I used below script to parsing 1000000 records
Code:
#!/usr/bin/env perl
use strict;
use warnings;
while( <> ) {
    if ( /^(?=.*eventtime=(\S+))(?=.*srcip=(\S+))(?=.*srcport=(\S+))(?=.*dstip=(\S+))(?=.*dstport=(\S+))(?=.*sessionid=(\S+))(?=.*action=(\S+))(?=.*policyid=(\S+))(?=.*service=(\S+))(?=.*dstcountry=(\S+))(?=.*transip=(\S+))(?=.*transport=(\S+))(?=.*duration=(\S+)).*$/ ) {
            print "$1|$2|$3|$4|$5|$6|$7|$8|$9|$10|$11|$12|$13\n";
                }
                }


the problem here is didn't manage to find the correct "regular expression" to match dstcountry , what I need is to give me "United State" not "United

1563205189|11.3.3.17|50544|12.0.1.1 |443|20585519|"server-rst"|10|"HTTPS"|"United|11.1.1.1|5092|71
# 2  
Old 07-29-2019
Try this:

Code:
#!/usr/bin/env perl
use strict;
use warnings;
while( <> ) {
    if ( /^(?=.*eventtime=(\S+))(?=.*srcip=(\S+))(?=.*srcport=(\S+))
           (?=.*dstip=(\S+))(?=.*dstport=(\S+))(?=.*sessionid=(\S+))
           (?=.*action=(\S+))(?=.*policyid=(\S+))(?=.*service=(\S+))
           (?=.*dstcountry=("[^"]+"|\S+))(?=.*transip=(\S+))
           (?=.*transport=(\S+))(?=.*duration=(\S+)).*$/x ) {
            print "$1|$2|$3|$4|$5|$6|$7|$8|$9|$10|$11|$12|$13\n";
                }
                }

--- Post updated at 07:17 AM ---

Or if the quote are always there you can drop the |\S+ and if you want to strip the quotes use (?=.*dstcountry="([^"]+)")
Last edited by Chubler_XL; 07-29-2019 at 05:11 PM.. Reason: wrap long line
This User Gave Thanks to Chubler_XL For This Post:
arm
# 3  
Old 07-29-2019
@Chubler_XL
billion thanks for prompt response , in fact I have no "perl" background so if you can do me a favor and answer my below inquires it would be highly appreciated:

1. Could you please tell me where can I learn such regular expressions , any link or any book should go though ?
2. What is the equivalent regex for :
Code:
(?=.*dstcountry=("[^"]+"|\S+))  and  (?=.*dstcountry="([^"]+)")

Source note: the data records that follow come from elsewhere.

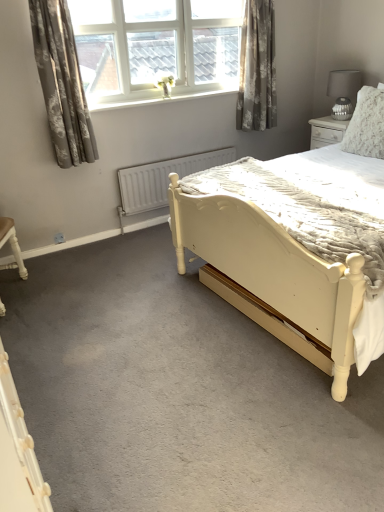 Question: From the image's perspective, does floral gray curtain at upper left, marked as the first curtain in a left-to-right arrangement, appear higher than matte gray lampshade at upper right?

Choices:
 (A) yes
 (B) no

Answer: (B)

Question: Is floral gray curtain at upper left, marked as the first curtain in a left-to-right arrangement, aimed at matte gray lampshade at upper right?

Choices:
 (A) yes
 (B) no

Answer: (B)

Question: From a real-world perspective, does floral gray curtain at upper left, marked as the first curtain in a left-to-right arrangement, stand above matte gray lampshade at upper right?

Choices:
 (A) yes
 (B) no

Answer: (A)

Question: Is floral gray curtain at upper left, marked as the first curtain in a left-to-right arrangement, bigger than matte gray lampshade at upper right?

Choices:
 (A) yes
 (B) no

Answer: (A)

Question: From the image's perspective, is floral gray curtain at upper left, positioned as the second curtain in right-to-left order, located beneath matte gray lampshade at upper right?

Choices:
 (A) yes
 (B) no

Answer: (A)

Question: Is floral gray curtain at upper left, the 1th curtain when ordered from front to back, surrounding matte gray lampshade at upper right?

Choices:
 (A) no
 (B) yes

Answer: (A)

Question: Is floral gray curtain at upper left, the 1th curtain when ordered from front to back, facing towards fluffy white pillow at upper right?

Choices:
 (A) no
 (B) yes

Answer: (A)

Question: Is the surface of floral gray curtain at upper left, positioned as the second curtain in right-to-left order, in direct contact with fluffy white pillow at upper right?

Choices:
 (A) no
 (B) yes

Answer: (A)

Question: From the image's perspective, is floral gray curtain at upper left, the 1th curtain when ordered from front to back, on top of fluffy white pillow at upper right?

Choices:
 (A) yes
 (B) no

Answer: (A)

Question: Can you confirm if floral gray curtain at upper left, the 1th curtain when ordered from front to back, is positioned to the left of fluffy white pillow at upper right?

Choices:
 (A) yes
 (B) no

Answer: (A)

Question: Is floral gray curtain at upper left, which appears as the second curtain when viewed from the back, thinner than fluffy white pillow at upper right?

Choices:
 (A) no
 (B) yes

Answer: (B)

Question: Does floral gray curtain at upper left, which appears as the second curtain when viewed from the back, have a larger size compared to fluffy white pillow at upper right?

Choices:
 (A) yes
 (B) no

Answer: (A)

Question: Can you confirm if matte gray lampshade at upper right is wider than floral gray curtain at upper left, which appears as the second curtain when viewed from the back?

Choices:
 (A) no
 (B) yes

Answer: (B)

if I wanna do it using stream editor in bash:
Code:
sed 's/?/?/g'

# 4  
Old 07-29-2019
Many modern sed implementations support extended regular expressions (POSIX ERE) via the -E option . This is not a powerful as perl and does not support named capture groups, but should be sufficient for your requirement.

Using ERE with the sed -n option (to suppress automatic printing of pattern space) we can do:

Code:
sed -En 's/.*dstcountry=("[^"]+"|\S+).*/\1/p'
sed -En 's/.*dstcountry="([^"]+)".*/\1/p'

\1 in the replace part of the substitution is referring to the first capture group the same as $1 in perl.

Sorry I don't know of a good source to learn all this stuff, I just picked it up over the years of using these products. Perhaps try searching for "learning regex" or "regular expression examples" using your favorite search engine.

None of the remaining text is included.